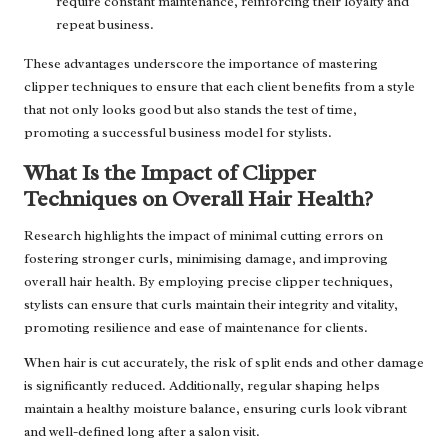
require constant maintenance, reinforcing their loyalty and
repeat business.
These advantages underscore the importance of mastering
clipper techniques to ensure that each client benefits from a style
that not only looks good but also stands the test of time,
promoting a successful business model for stylists.
What Is the Impact of Clipper
Techniques on Overall Hair Health?
Research highlights the impact of minimal cutting errors on
fostering stronger curls, minimising damage, and improving
overall hair health. By employing precise clipper techniques,
stylists can ensure that curls maintain their integrity and vitality,
promoting resilience and ease of maintenance for clients.
When hair is cut accurately, the risk of split ends and other damage
is significantly reduced. Additionally, regular shaping helps
maintain a healthy moisture balance, ensuring curls look vibrant
and well-defined long after a salon visit.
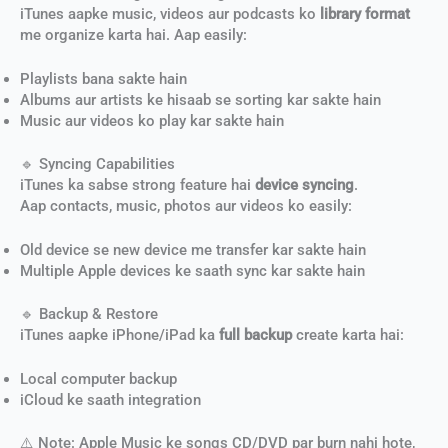
iTunes aapke music, videos aur podcasts ko
library format
me organize karta hai. Aap easily:
Playlists bana sakte hain
Albums aur artists ke hisaab se sorting kar sakte hain
Music aur videos ko play kar sakte hain
🔹 Syncing Capabilities
iTunes ka sabse strong feature hai
device syncing
.
Aap contacts, music, photos aur videos ko easily:
Old device se new device me transfer kar sakte hain
Multiple Apple devices ke saath sync kar sakte hain
🔹 Backup & Restore
iTunes aapke iPhone/iPad ka
full backup
create karta hai:
Local computer backup
iCloud ke saath integration
⚠️ Note: Apple Music ke songs CD/DVD par burn nahi hote,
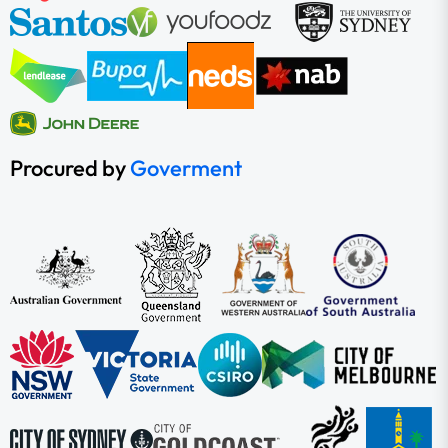
Procured by
Goverment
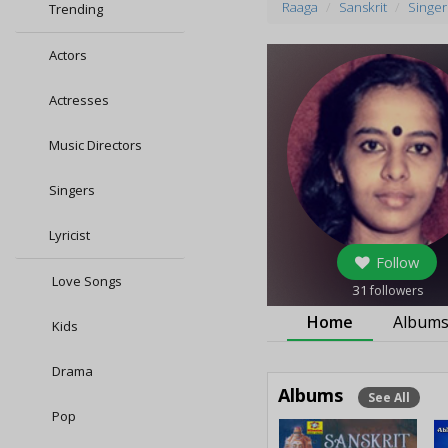
Raaga
Sanskrit
Singer
Trending
Actors
Actresses
Music Directors
Singers
Lyricist
Follow
Love Songs
31
followers
Home
Album
Kids
Drama
Albums
See All
Pop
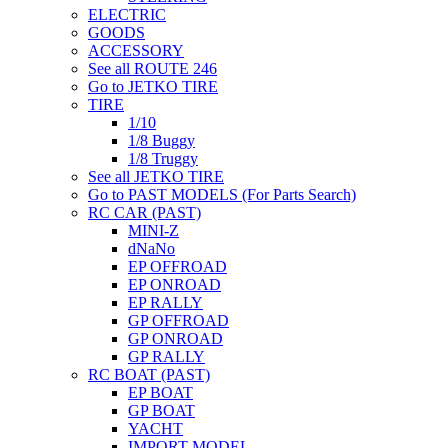
ELECTRIC
GOODS
ACCESSORY
See all ROUTE 246
Go to JETKO TIRE
TIRE
1/10
1/8 Buggy
1/8 Truggy
See all JETKO TIRE
Go to PAST MODELS (For Parts Search)
RC CAR (PAST)
MINI-Z
dNaNo
EP OFFROAD
EP ONROAD
EP RALLY
GP OFFROAD
GP ONROAD
GP RALLY
RC BOAT (PAST)
EP BOAT
GP BOAT
YACHT
IMPORT MODEL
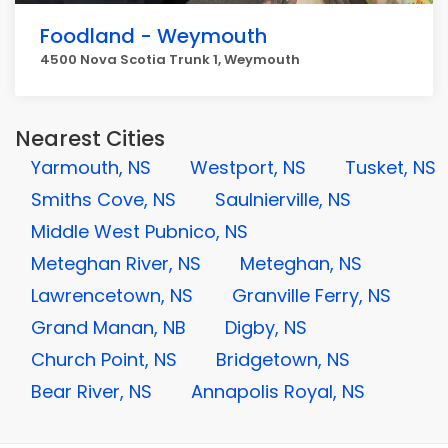
Foodland - Weymouth
4500 Nova Scotia Trunk 1, Weymouth
Nearest Cities
Yarmouth, NS
Westport, NS
Tusket, NS
Smiths Cove, NS
Saulnierville, NS
Middle West Pubnico, NS
Meteghan River, NS
Meteghan, NS
Lawrencetown, NS
Granville Ferry, NS
Grand Manan, NB
Digby, NS
Church Point, NS
Bridgetown, NS
Bear River, NS
Annapolis Royal, NS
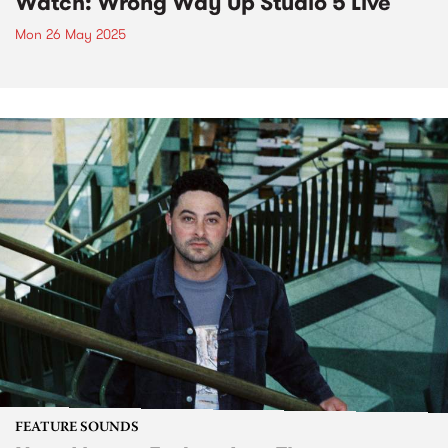
Watch: Wrong Way Up Studio 5 Live
Mon 26 May 2025
FEATURE SOUNDS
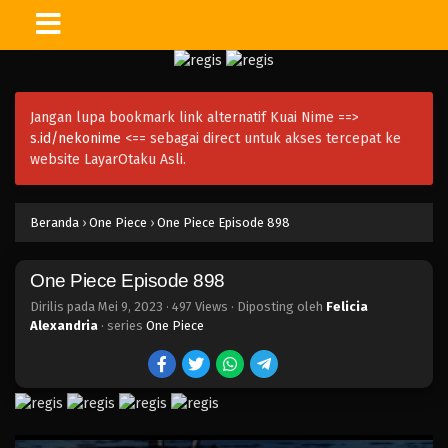
One Piece Episode 913
Eps 913 - Episode 913 - Mei 9, 2023
Jangan lupa bookmark link alternatif Kuai Nime ==>
One Piece Episode 912
s.id/nekonime
<== sebagai direct untuk akses tercepat ke
Eps 912 - Episode 912 - Mei 9, 2023
website LayarOtaku Asli.
One Piece Episode 911
Beranda
›
One Piece
›
One Piece Episode 898
Eps 911 - Episode 911 - Mei 9, 2023
One Piece Episode 898
One Piece Episode 910
Eps 910 - Episode 910 - Mei 9, 2023
Dirilis pada
Mei 9, 2023
·
497 Views
· Diposting oleh
Felicia
Alexandria
· series
One Piece
One Piece Episode 909
Eps 909 - Episode 909 - Mei 9, 2023
One Piece Episode 908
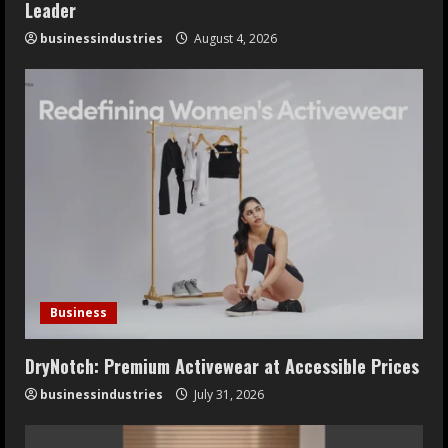
Leader
businessindustries
August 4, 2026
Business
DryNotch: Premium Activewear at Accessible Prices
businessindustries
July 31, 2026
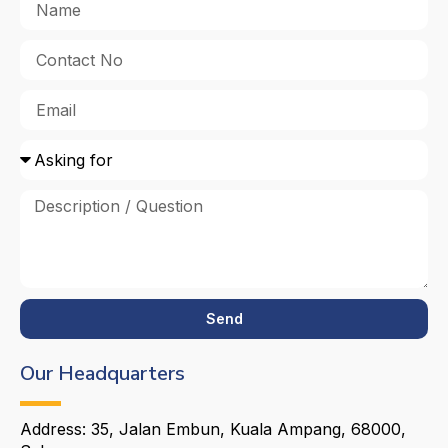
Send
Our Headquarters
Address: 35, Jalan Embun, Kuala Ampang, 68000,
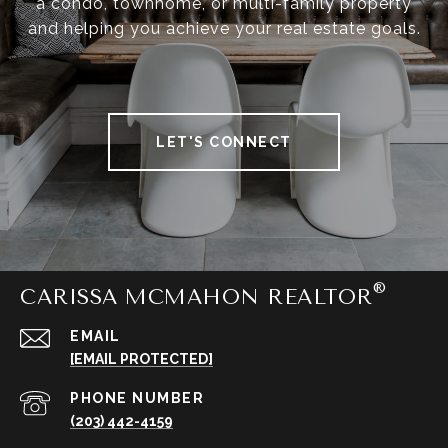
a condo, townhome, or multi-family property
and helping you achieve your real estate goals.
LET'S CONNECT
CARISSA MCMAHON REALTOR
EMAIL
[EMAIL PROTECTED]
PHONE NUMBER
(203) 442-4159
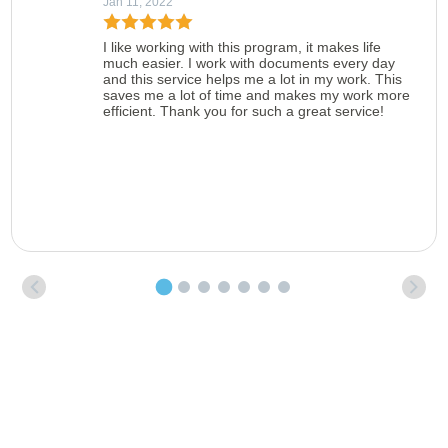
Jan 11, 2022
I like working with this program, it makes life
much easier. I work with documents every day
and this service helps me a lot in my work. This
saves me a lot of time and makes my work more
efficient. Thank you for such a great service!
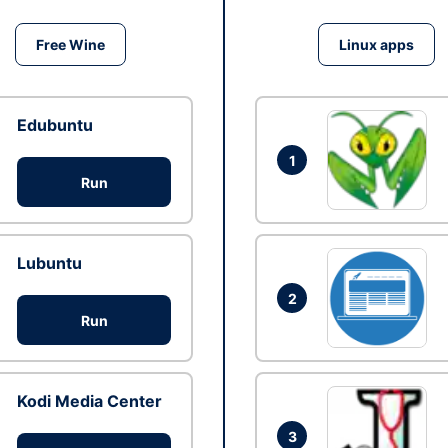
Free Wine
Linux apps
Edubuntu
1
Run
Lubuntu
2
Run
Kodi Media Center
3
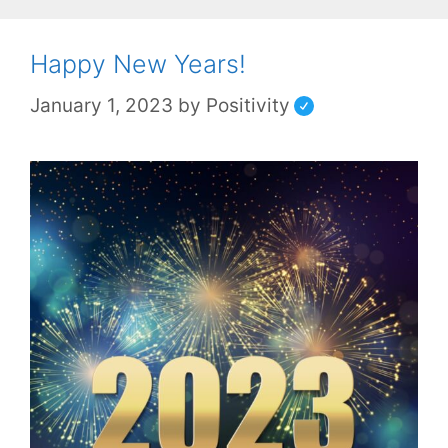
Happy New Years!
January 1, 2023
by
Positivity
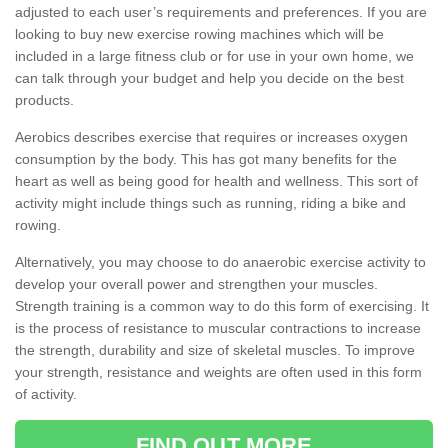
adjusted to each user’s requirements and preferences. If you are
looking to buy new exercise rowing machines which will be
included in a large fitness club or for use in your own home, we
can talk through your budget and help you decide on the best
products.
Aerobics describes exercise that requires or increases oxygen
consumption by the body. This has got many benefits for the
heart as well as being good for health and wellness. This sort of
activity might include things such as running, riding a bike and
rowing.
Alternatively, you may choose to do anaerobic exercise activity to
develop your overall power and strengthen your muscles.
Strength training is a common way to do this form of exercising. It
is the process of resistance to muscular contractions to increase
the strength, durability and size of skeletal muscles. To improve
your strength, resistance and weights are often used in this form
of activity.
FIND OUT MORE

## AIM OF THE EXERCISE
Each record must be set down again without alteration, and no picture may be carried over.

## OUTPUT BELOW
require constant maintenance, reinforcing their loyalty and
repeat business.
These advantages underscore the importance of mastering
clipper techniques to ensure that each client benefits from a style
that not only looks good but also stands the test of time,
promoting a successful business model for stylists.
What Is the Impact of Clipper
Techniques on Overall Hair Health?
Research highlights the impact of minimal cutting errors on
fostering stronger curls, minimising damage, and improving
overall hair health. By employing precise clipper techniques,
stylists can ensure that curls maintain their integrity and vitality,
promoting resilience and ease of maintenance for clients.
When hair is cut accurately, the risk of split ends and other damage
is significantly reduced. Additionally, regular shaping helps
maintain a healthy moisture balance, ensuring curls look vibrant
and well-defined long after a salon visit.
iTunes aapke music, videos aur podcasts ko
library format
me organize karta hai. Aap easily:
Playlists bana sakte hain
Albums aur artists ke hisaab se sorting kar sakte hain
Music aur videos ko play kar sakte hain
🔹 Syncing Capabilities
iTunes ka sabse strong feature hai
device syncing
.
Aap contacts, music, photos aur videos ko easily:
Old device se new device me transfer kar sakte hain
Multiple Apple devices ke saath sync kar sakte hain
🔹 Backup & Restore
iTunes aapke iPhone/iPad ka
full backup
create karta hai:
Local computer backup
iCloud ke saath integration
⚠️ Note: Apple Music ke songs CD/DVD par burn nahi hote,
Procured by
Goverment
Raaga
Sanskrit
Singer
Trending
Actors
Actresses
Music Directors
Singers
Lyricist
Follow
Love Songs
31
followers
Home
Album
Kids
Drama
Albums
See All
Pop
ELECTRIC
GOODS
ACCESSORY
See all ROUTE 246
Go to JETKO TIRE
TIRE
1/10
1/8 Buggy
1/8 Truggy
See all JETKO TIRE
Go to PAST MODELS (For Parts Search)
RC CAR (PAST)
MINI-Z
dNaNo
EP OFFROAD
EP ONROAD
EP RALLY
GP OFFROAD
GP ONROAD
GP RALLY
RC BOAT (PAST)
EP BOAT
GP BOAT
YACHT
IMPORT MODEL
Foodland - Weymouth
4500 Nova Scotia Trunk 1, Weymouth
Nearest Cities
Yarmouth, NS
Westport, NS
Tusket, NS
Smiths Cove, NS
Saulnierville, NS
Middle West Pubnico, NS
Meteghan River, NS
Meteghan, NS
Lawrencetown, NS
Granville Ferry, NS
Grand Manan, NB
Digby, NS
Church Point, NS
Bridgetown, NS
Bear River, NS
Annapolis Royal, NS
Watch: Wrong Way Up Studio 5 Live
Mon 26 May 2025
FEATURE SOUNDS
One Piece Episode 913
Eps 913 - Episode 913 - Mei 9, 2023
Jangan lupa bookmark link alternatif Kuai Nime ==>
One Piece Episode 912
s.id/nekonime
<== sebagai direct untuk akses tercepat ke
Eps 912 - Episode 912 - Mei 9, 2023
website LayarOtaku Asli.
One Piece Episode 911
Beranda
›
One Piece
›
One Piece Episode 898
Eps 911 - Episode 911 - Mei 9, 2023
One Piece Episode 898
One Piece Episode 910
Eps 910 - Episode 910 - Mei 9, 2023
Dirilis pada
Mei 9, 2023
·
497 Views
· Diposting oleh
Felicia
Alexandria
· series
One Piece
One Piece Episode 909
Eps 909 - Episode 909 - Mei 9, 2023
One Piece Episode 908
Leader
businessindustries
August 4, 2026
Business
DryNotch: Premium Activewear at Accessible Prices
businessindustries
July 31, 2026
Send
Our Headquarters
Address: 35, Jalan Embun, Kuala Ampang, 68000,
a condo, townhome, or multi-family property
and helping you achieve your real estate goals.
LET'S CONNECT
CARISSA MCMAHON REALTOR
EMAIL
[EMAIL PROTECTED]
PHONE NUMBER
(203) 442-4159
Jan 11, 2022
I like working with this program, it makes life
much easier. I work with documents every day
and this service helps me a lot in my work. This
saves me a lot of time and makes my work more
efficient. Thank you for such a great service!
Free Wine
Linux apps
Edubuntu
1
Run
Lubuntu
2
Run
Kodi Media Center
3
Happy New Years!
January 1, 2023
by
Positivity
adjusted to each user’s requirements and preferences. If you are
looking to buy new exercise rowing machines which will be
included in a large fitness club or for use in your own home, we
can talk through your budget and help you decide on the best
products.
Aerobics describes exercise that requires or increases oxygen
consumption by the body. This has got many benefits for the
heart as well as being good for health and wellness. This sort of
activity might include things such as running, riding a bike and
rowing.
Alternatively, you may choose to do anaerobic exercise activity to
develop your overall power and strengthen your muscles.
Strength training is a common way to do this form of exercising. It
is the process of resistance to muscular contractions to increase
the strength, durability and size of skeletal muscles. To improve
your strength, resistance and weights are often used in this form
of activity.
FIND OUT MORE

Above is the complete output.